Ghana: March 2018
“How long has he been unable to walk?” I asked the son of the patient seated in front of me. We were in a hot clinic room within the rural hospital in Nalerigu, Northern Ghana, which these two men had traveled over an hour to reach. He had no diagnosed medical history but mentioned trouble breathing for years, and his oxygen saturation was in the 70s! How was he sitting here talking to me? I was only two days into my medical mission trip to Ghana and suddenly became nervous that I would never figure out this man’s story without my familiar first-world tools.
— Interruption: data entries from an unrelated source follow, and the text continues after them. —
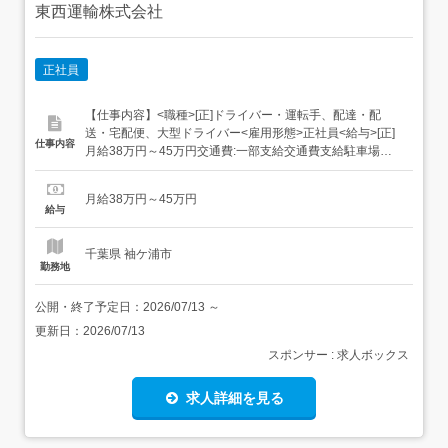
東西運輸株式会社
正社員
【仕事内容】<職種>[正]ドライバー・運転手、配達・配
送・宅配便、大型ドライバー<雇用形態>正社員<給与>[正]
仕事内容
月給38万円～45万円交通費:一部支給交通費支給駐車場完
備・ガソリン代支給 車・バイク通勤OK<平均年収480万円
以上!>月給38万円~45万円・週休2日制度(月6日休み)・残
月給38万円～45万円
業代込み<仕事内容><具体的な仕事内容とは>工業用ガスボ
給与
ンベ配送に...
千葉県 袖ケ浦市
勤務地
公開・終了予定日：
2026/07/13
～
更新日：
2026/07/13
スポンサー : 求人ボックス
求人詳細を見る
It had been a busy morning. After rounding on the pediatrics ward – seeing children mostly for malnutrition, dehydration, or unexplained fevers often treated as typhoid - we had rushed to clinic, walking past the scores of patients lying in the open-air hallways outside our exam rooms, hoping to be seen sometime before nightfall.
We eventually treated my patient for severe COPD as a working diagnosis, and the next time I checked on him he was so grateful! He was still very weak, but for the first time he felt a bit better. I took the small victory, but quickly became dejected as it became clear that the real treatment he needed was long-term home oxygen, an impossible order in our setting.
During my three weeks in Ghana I developed a deep respect for the missionaries and local doctors who do this work every day. I felt grateful to experience a totally foreign culture and serve people in the greatest need. But I also learned that despite our best efforts, medicine has unfair limits, whether you’re in a hospital outside of Boston wishing an MRI can come faster or in a hot corner of Ghana wondering why a baby has a fever.
While we did not transform the lives of everyone in Nalerigu, through compassion and a little effort from everyone, I think we made a difference. I hope to continue global health work throughout my career, seeking to bring a small breath of fresh air to people in need wherever they can be found.